Mike Koss: Bitcoin is a digital currency. The really interesting thing about it is that it’s totally decentralized. No government agency, no bank stands behind it. It was a geek by the name of Satoshi Nakamoto who started it in January 2009. He just invented a protocol and said, if you want to join me in this activity, we will all share in this new world of creating our own currency.
So how does it work, exactly? Can you give us a Bitcoin 101 on the mechanics? How do you get a Bitcoin, how is it created, and what’s the economy like?
Peter Vessenes: Fundamentally, how you get a Bitcoin would be just like how you buy anything else. You could buy one online because they’re digital. You can come by Startpad. Mike will sell you one, or I will sell you one. Or ten or whatever you want.

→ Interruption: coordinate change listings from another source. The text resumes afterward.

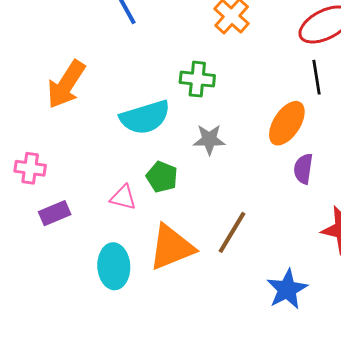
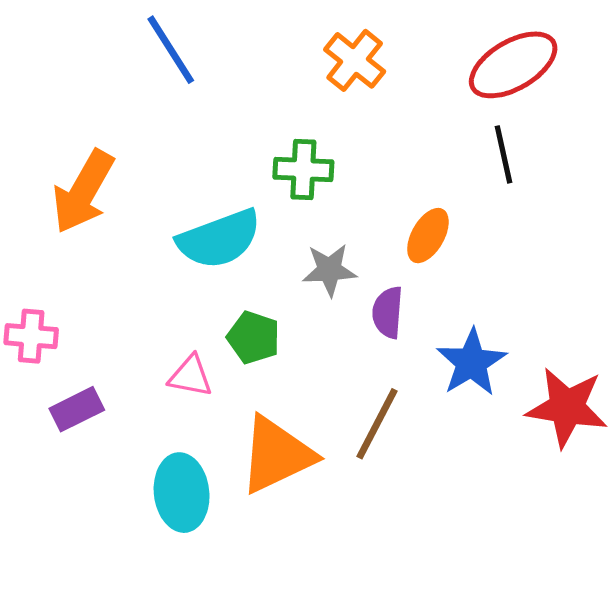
orange ellipse: (287, 123) -> (428, 236), moved, size x0.7
purple semicircle: (303, 169) -> (388, 312), moved
blue star: (287, 289) -> (471, 362), moved

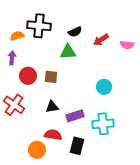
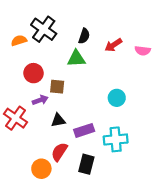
black cross: (39, 26) -> (44, 29), turned 30
black semicircle: (75, 32) -> (84, 36), turned -48
purple arrow: (12, 58) -> (40, 100), moved, turned 64
red circle: (28, 76) -> (34, 73), moved
red semicircle: (53, 135) -> (59, 152), turned -66

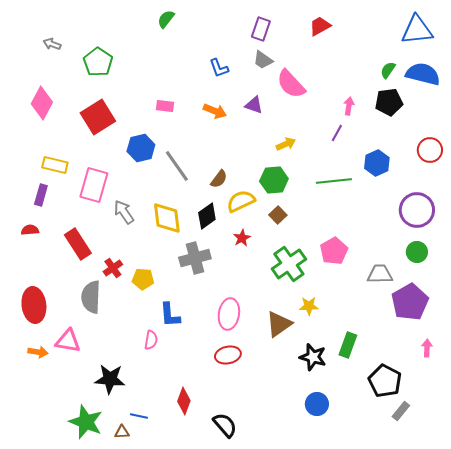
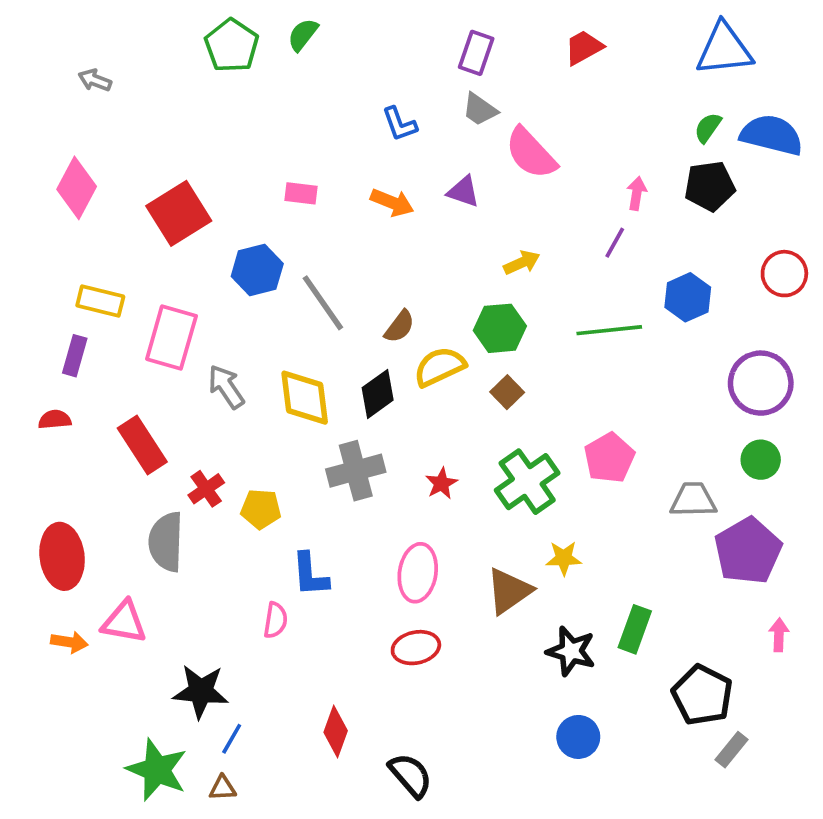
blue triangle: (417, 30) -> (724, 49), moved
green pentagon: (98, 62) -> (232, 46), moved
red star: (242, 238) -> (441, 483), moved
blue line: (139, 416) -> (232, 739), moved, turned -72

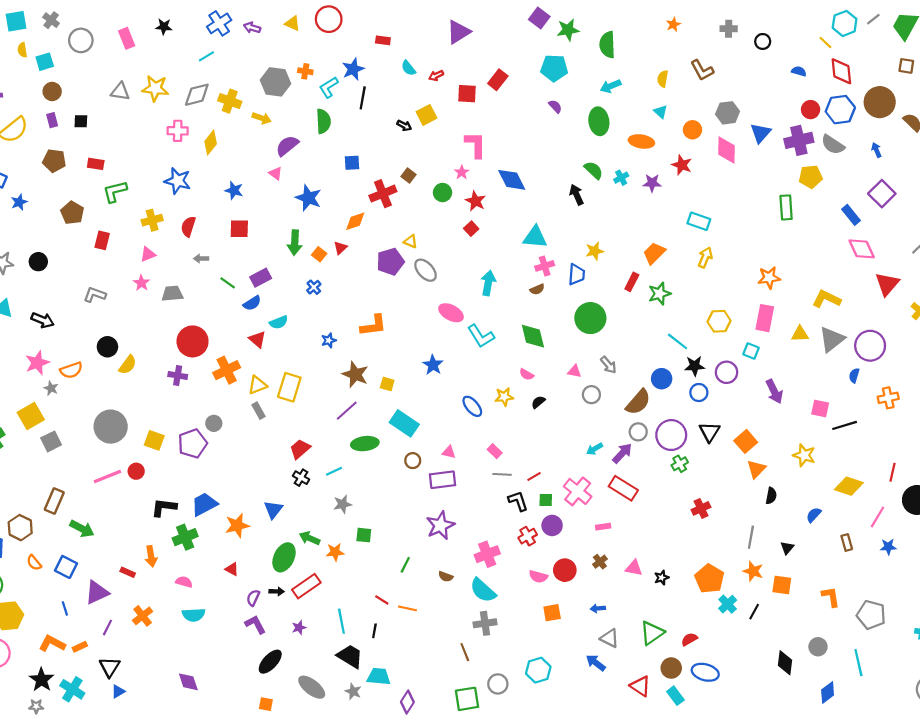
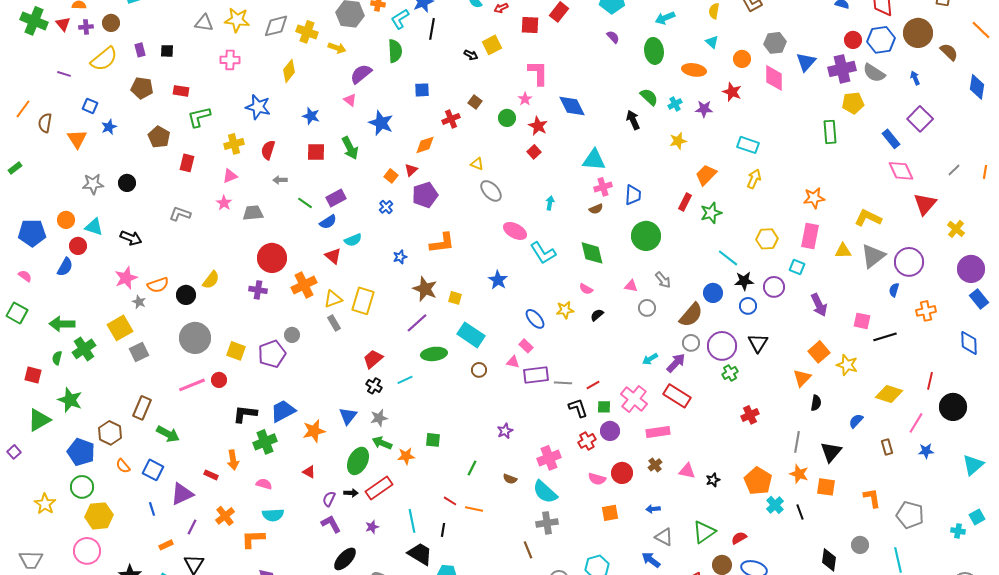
brown circle: (52, 91) -> (111, 23), moved
pink cross: (178, 131) -> (230, 60), moved
red cross: (383, 194) -> (451, 119), size x0.7
green arrow: (295, 243) -> (350, 148), moved, turned -30
yellow star: (595, 251) -> (678, 141), moved
purple pentagon: (390, 262) -> (425, 195), moved
cyan arrow: (488, 283) -> (550, 203), size x0.6
black circle: (107, 347) -> (186, 295), moved
orange square: (746, 441) -> (819, 352), moved
pink rectangle: (495, 451) -> (526, 346), moved
purple rectangle: (443, 480) -> (536, 375), moved
gray star: (343, 504) -> (379, 418), moved
purple star: (440, 525) -> (505, 431), size x0.6
pink rectangle: (603, 527) -> (658, 432), size x1.6
black triangle: (787, 548) -> (831, 452), size x1.6
black line: (754, 612) -> (800, 512), turned -49
orange L-shape: (52, 644) -> (253, 539), moved, turned -30

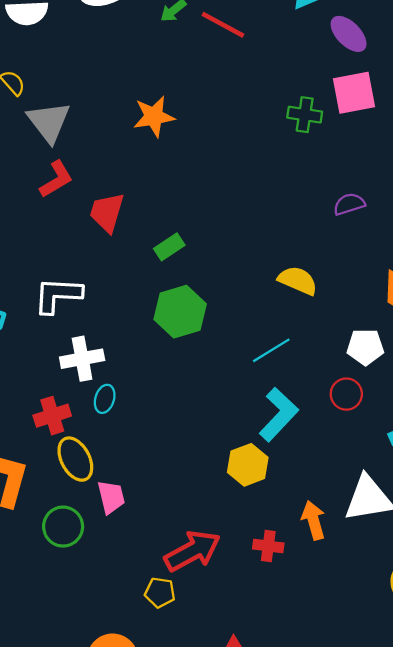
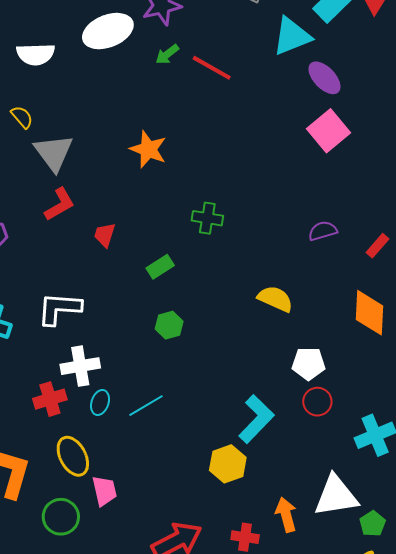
pink square: (354, 93) -> (329, 131), turned -30
green cross: (305, 115) -> (207, 218), moved
orange star: (154, 116) -> (148, 149), turned 30
red trapezoid: (107, 212) -> (105, 235), size x0.7
green hexagon: (180, 312) -> (169, 325), size x0.6
white pentagon: (365, 347) -> (309, 364), moved
cyan line: (271, 350) -> (146, 406), moved
red cross: (52, 416) -> (50, 399), moved

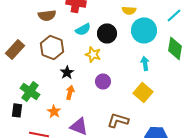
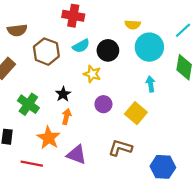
brown semicircle: (47, 15) -> (17, 30), moved
brown hexagon: (52, 47) -> (46, 52), moved
green cross: (30, 91) -> (28, 104), moved
yellow square: (143, 92) -> (136, 113), moved
orange star: (54, 111) -> (49, 138), size x1.5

The way most people are obtaining their Bitcoins is just through some economic transfer.
They might give somebody 20 bucks …
Mike: That’s how I got my first Bitcoin, I handed a $20 bill to Peter, and at the time it was a $16 exchange rate, so I got 1.-something Bitcoins.
Peter: That’s funny. It feels kinda naughty admitting on the air I sold Bitcoins for dollars, but it’s just like bagels or something else, fundamentally.
So why do this? What’s the advantage of participating in this digital currency?
Peter: I got interested in Bitcoin a year ago now. At the time there was an exchange launched, and they were 6 cents a Bitcoin. And at the time, you could more easily generate them with your computer, so you had three or four types of people back then. You had people who hated FIAT currency, tin-foil hat types. You can imagine, I think. You had crypto-nerds, and that was sort of my background. I studied math and cryptography in college. And you had a few other types we can talk about later.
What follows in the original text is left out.